Data entries:
———
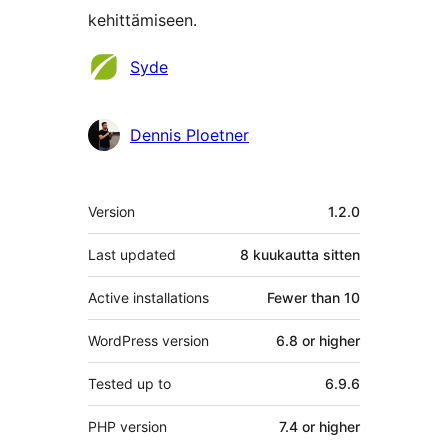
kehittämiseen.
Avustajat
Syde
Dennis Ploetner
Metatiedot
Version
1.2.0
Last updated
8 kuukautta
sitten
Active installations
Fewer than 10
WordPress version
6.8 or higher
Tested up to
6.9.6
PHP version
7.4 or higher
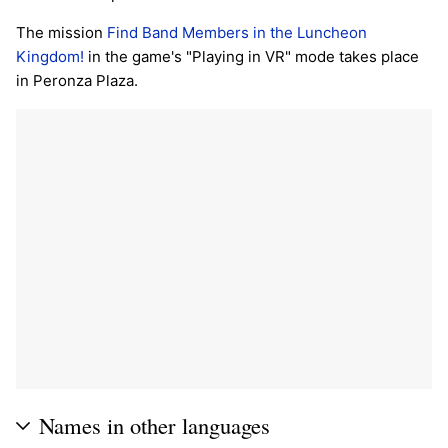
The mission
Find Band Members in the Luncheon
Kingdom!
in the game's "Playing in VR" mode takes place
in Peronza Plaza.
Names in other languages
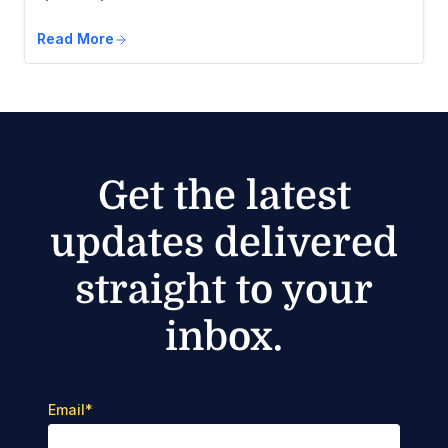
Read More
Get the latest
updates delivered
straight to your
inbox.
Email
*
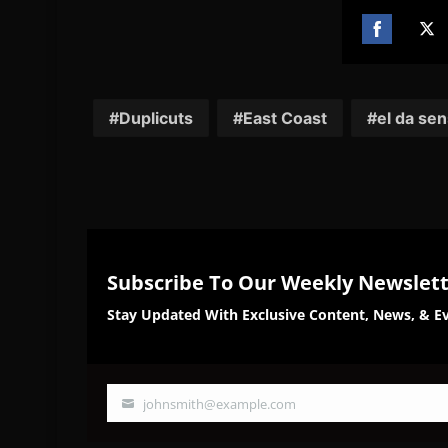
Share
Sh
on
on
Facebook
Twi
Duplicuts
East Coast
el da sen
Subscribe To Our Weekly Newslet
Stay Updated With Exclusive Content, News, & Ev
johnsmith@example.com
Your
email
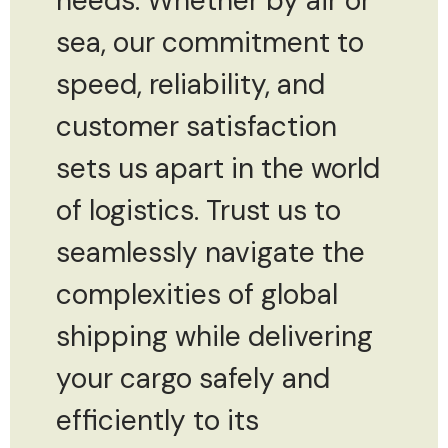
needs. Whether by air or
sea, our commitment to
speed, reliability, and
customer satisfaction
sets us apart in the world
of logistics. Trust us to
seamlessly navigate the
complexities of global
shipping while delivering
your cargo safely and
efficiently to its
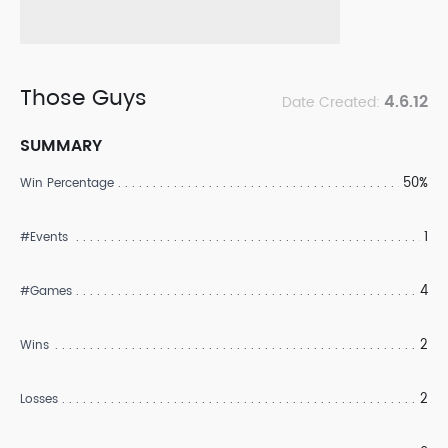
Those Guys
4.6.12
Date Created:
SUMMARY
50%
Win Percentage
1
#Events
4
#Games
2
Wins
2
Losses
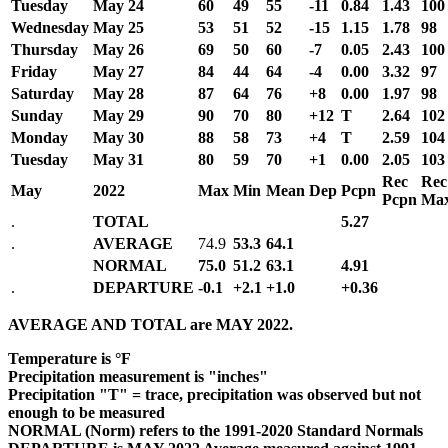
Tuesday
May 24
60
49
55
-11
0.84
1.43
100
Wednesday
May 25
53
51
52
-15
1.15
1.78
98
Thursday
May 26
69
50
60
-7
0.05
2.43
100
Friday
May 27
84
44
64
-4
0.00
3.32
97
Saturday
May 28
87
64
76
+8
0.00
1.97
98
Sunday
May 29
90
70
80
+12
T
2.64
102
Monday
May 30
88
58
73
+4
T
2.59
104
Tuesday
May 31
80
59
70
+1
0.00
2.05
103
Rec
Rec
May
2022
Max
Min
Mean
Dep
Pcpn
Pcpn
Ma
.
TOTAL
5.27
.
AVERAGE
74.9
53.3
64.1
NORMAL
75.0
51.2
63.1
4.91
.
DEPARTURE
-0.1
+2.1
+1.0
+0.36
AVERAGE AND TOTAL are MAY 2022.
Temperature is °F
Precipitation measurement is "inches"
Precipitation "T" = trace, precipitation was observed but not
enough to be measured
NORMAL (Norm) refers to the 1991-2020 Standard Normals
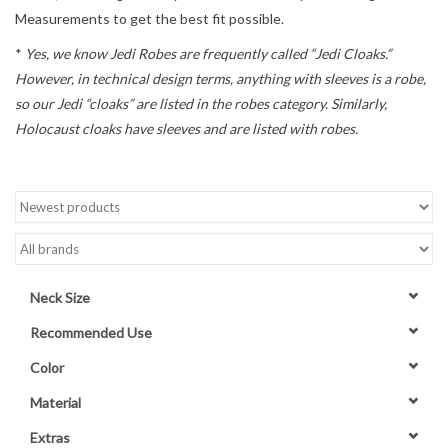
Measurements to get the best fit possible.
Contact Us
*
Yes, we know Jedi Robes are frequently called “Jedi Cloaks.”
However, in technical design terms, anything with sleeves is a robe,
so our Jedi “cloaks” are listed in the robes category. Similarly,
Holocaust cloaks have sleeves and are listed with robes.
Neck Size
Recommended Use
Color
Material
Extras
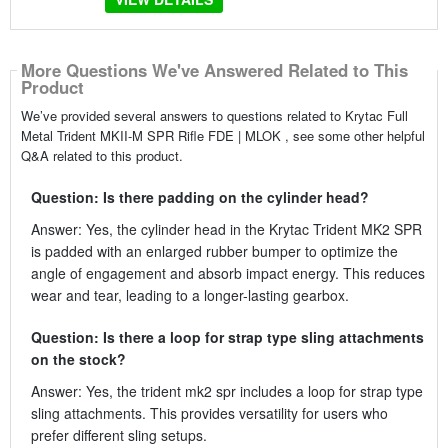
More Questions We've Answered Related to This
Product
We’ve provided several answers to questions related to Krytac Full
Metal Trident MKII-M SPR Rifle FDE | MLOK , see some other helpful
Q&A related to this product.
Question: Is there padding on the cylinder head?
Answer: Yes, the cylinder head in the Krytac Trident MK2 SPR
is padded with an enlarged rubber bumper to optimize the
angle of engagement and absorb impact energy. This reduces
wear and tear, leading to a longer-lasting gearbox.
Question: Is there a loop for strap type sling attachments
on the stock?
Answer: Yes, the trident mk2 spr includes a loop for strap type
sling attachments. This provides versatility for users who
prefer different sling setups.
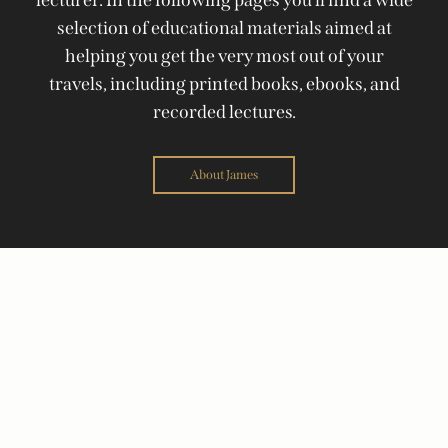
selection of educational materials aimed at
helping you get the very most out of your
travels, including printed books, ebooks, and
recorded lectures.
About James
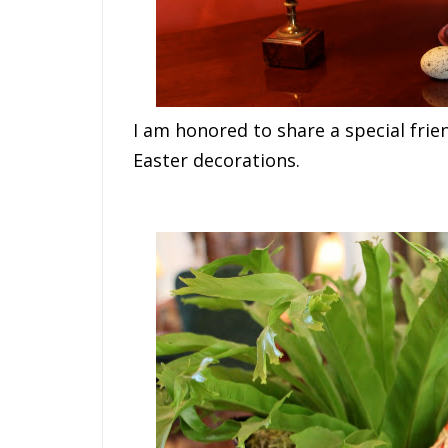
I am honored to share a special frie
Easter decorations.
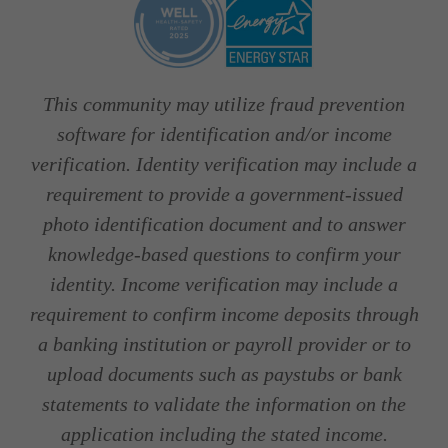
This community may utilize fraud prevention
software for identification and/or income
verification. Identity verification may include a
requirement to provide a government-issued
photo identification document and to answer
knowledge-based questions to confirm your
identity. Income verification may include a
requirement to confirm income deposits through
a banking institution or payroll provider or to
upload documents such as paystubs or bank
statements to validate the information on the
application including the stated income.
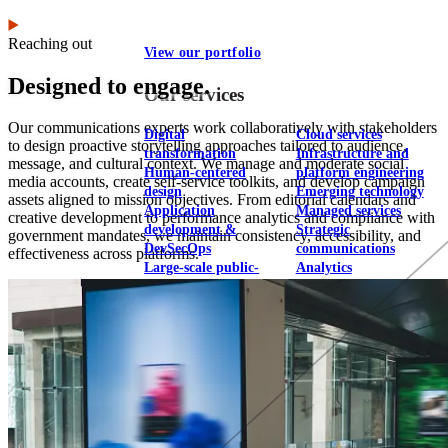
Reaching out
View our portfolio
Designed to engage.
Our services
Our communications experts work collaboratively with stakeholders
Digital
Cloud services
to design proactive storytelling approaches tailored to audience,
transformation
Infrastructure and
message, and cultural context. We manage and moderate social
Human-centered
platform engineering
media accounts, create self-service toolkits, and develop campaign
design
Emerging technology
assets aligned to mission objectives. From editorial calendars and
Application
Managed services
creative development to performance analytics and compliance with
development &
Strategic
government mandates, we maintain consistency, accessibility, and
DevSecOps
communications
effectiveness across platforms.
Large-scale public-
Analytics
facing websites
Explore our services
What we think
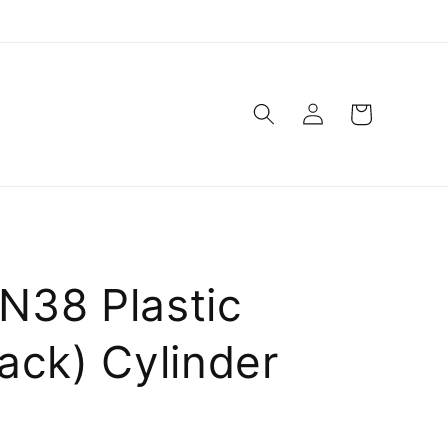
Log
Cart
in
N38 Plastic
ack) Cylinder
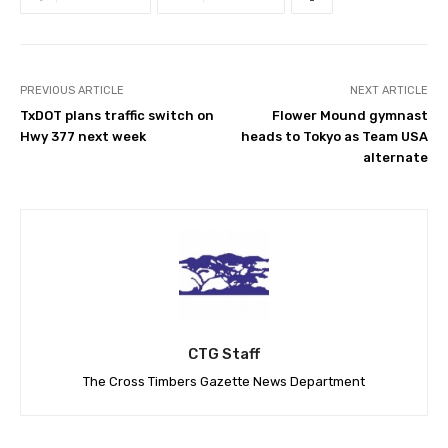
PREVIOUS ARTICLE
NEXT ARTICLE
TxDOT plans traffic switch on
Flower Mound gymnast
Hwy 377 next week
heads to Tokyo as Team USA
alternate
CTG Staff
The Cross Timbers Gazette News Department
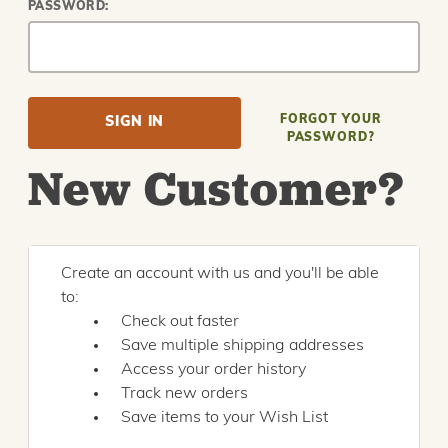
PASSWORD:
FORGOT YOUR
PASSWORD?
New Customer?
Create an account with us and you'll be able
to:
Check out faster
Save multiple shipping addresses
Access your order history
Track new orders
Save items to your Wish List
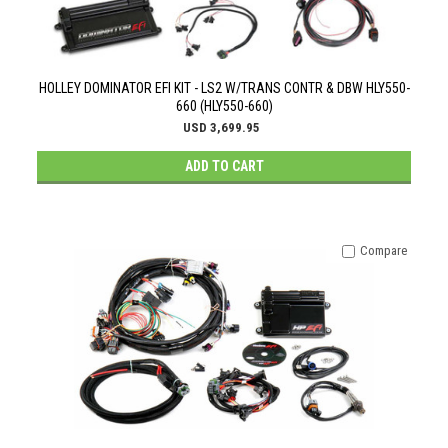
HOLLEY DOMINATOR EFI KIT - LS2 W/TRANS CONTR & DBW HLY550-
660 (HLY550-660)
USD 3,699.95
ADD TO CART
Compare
———
*PROBLEM REQUIREMENTS*: Show all of the lines above in which "mission" is present.

*WRITTEN ANSWER*:
The mission
assets aligned to mission objectives. From editorial calendars and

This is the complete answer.